Work task => Each line of the records is to be copied verbatim.

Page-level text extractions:
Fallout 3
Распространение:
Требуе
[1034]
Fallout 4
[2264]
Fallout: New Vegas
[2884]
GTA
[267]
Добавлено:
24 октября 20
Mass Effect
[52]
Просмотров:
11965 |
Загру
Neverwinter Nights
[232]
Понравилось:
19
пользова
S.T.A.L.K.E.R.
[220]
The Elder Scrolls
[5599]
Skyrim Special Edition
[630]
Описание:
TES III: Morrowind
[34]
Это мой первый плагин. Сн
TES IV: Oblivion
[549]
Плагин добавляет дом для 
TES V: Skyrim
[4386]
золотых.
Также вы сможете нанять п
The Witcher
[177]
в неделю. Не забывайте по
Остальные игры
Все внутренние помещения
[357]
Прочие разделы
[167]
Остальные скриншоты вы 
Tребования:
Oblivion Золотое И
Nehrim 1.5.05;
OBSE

Answer area =>
Fallout 3
Распространение:
Требуе
[1034]
Fallout 4
[2264]
Fallout: New Vegas
[2884]
GTA
[267]
Добавлено:
24 октября 20
Mass Effect
[52]
Просмотров:
11965 |
Загру
Neverwinter Nights
[232]
Понравилось:
19
пользова
S.T.A.L.K.E.R.
[220]
The Elder Scrolls
[5599]
Skyrim Special Edition
[630]
Описание:
TES III: Morrowind
[34]
Это мой первый плагин. Сн
TES IV: Oblivion
[549]
Плагин добавляет дом для 
TES V: Skyrim
[4386]
золотых.
Также вы сможете нанять п
The Witcher
[177]
в неделю. Не забывайте по
Остальные игры
Все внутренние помещения
[357]
Прочие разделы
[167]
Остальные скриншоты вы 
Tребования:
Oblivion Золотое И
Nehrim 1.5.05;
OBSE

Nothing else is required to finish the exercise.